In a project funded by the Ohio Water Resources Center, two researchers intend to address the issue of monitoring internal phosphorous loading by investigating how electrochemical sensors could help track the release of phosphate from sediments in Lake Erie.  

Dr. John Senko, Associate Professor in the Department of Geosciences and Biology at the University of Akron, and Dr. Chelsea Monty-Bromer, Associate Professor of Chemical and Biomedical Engineering at Cleveland State University, are asking whether electrochemical signals associated with microbial activities in benthic sediments could indicate the microbiological processes that enhance or limit phosphate release from sediments.  

After talking to people who work in water monitoring, Monty-Bromer said they have a hard time predicting when internal phosphate is released and knowing what the processes are that cause it to happen. The researchers’ goal for their project is to develop a sensor system positioned in lake sediments that could serve as an early warning system for the severity of HABs resulting from internal phosphate loading.  

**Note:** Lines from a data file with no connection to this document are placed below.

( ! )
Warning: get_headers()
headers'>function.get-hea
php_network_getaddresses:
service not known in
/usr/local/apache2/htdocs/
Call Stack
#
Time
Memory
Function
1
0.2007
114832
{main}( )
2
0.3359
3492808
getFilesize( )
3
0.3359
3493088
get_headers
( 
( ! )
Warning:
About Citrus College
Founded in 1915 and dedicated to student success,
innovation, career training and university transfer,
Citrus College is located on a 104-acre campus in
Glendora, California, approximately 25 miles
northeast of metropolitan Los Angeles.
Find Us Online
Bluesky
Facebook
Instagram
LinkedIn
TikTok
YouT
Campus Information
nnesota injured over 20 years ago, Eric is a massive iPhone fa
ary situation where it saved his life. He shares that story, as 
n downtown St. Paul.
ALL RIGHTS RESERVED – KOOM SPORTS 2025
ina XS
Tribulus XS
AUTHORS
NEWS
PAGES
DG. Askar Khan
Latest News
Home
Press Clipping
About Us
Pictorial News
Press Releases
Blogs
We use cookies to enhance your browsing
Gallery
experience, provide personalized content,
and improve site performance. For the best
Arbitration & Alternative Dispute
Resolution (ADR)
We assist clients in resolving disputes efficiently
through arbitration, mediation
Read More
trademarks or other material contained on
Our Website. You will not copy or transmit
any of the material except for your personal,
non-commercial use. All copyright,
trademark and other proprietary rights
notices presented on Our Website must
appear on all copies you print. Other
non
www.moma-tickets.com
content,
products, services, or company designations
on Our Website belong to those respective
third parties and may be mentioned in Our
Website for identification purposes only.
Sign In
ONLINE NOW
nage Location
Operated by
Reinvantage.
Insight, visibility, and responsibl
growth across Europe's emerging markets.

In their research, Senko and Monty-Bromer are using an electrochemical split-chamber zero resistance ammetry (SC-ZRA) sensing technique that allows them to detect varying microbiological activities in sediments, without influencing the native biology, based on electrochemical signatures. 

“It’s a way that we can non-destructively, non-invasively listen to what’s going on in the sediment and then use that and use those signatures to predict what kinds of microorganisms are there or what processes might be taking place,” Monty-Bromer said.  

With the SC-ZRA technique, the researchers are particularly interested in looking at iron reduction. 

“A lot of the organisms that are electrochemically active are organisms that can essentially breathe iron, and iron transformations can control the availability of phosphate,” Senko said. “We thought maybe this is a way that we can detect the activities of iron-reducing bacteria, which in turn could control phosphate release or sequestration of the phosphate from the water.” 

The research process kicked into motion around November 2020 when Senko and Monty-Bromer students collected their first samples of sediment from Old Woman Creek estuary on Lake Erie, subsequently analyzing their water chemistry and the types of organisms growing there.  

green water

With this information, the researchers are able to mimic the real-life environment in a lab and deploy the SC-ZRA technique by conducting split chamber incubations with sediment in each chamber. Manipulation of microbial activities, such as adding or removing oxygen, is administered to either or both chambers. The team can then monitor the resulting patterns of current and voltage from these microbial activities that adjust the flux of phosphorus from phosphorus-loaded sediments.  

“We see what kinds of microbial communities start to develop in response to us poking and prodding them chemically,” Senko said.  

Similar to many other projects, the pandemic had put a pause on the team’s research. Although they would have preferred to proceed with their work, Monty-Bromer said that the time spent away from the lab and planning instead allowed them to improve their narrative and goals. 

While the research has generally been exploratory, Senko said they have used their results thus far to design sensors that they believe will be field-deployable and hope to put them into practice in a real environment next summer. With tools such as these, they aim to provide insight and clarity to water monitors for issues such as remnant phosphate that currently cannot be completely accounted for.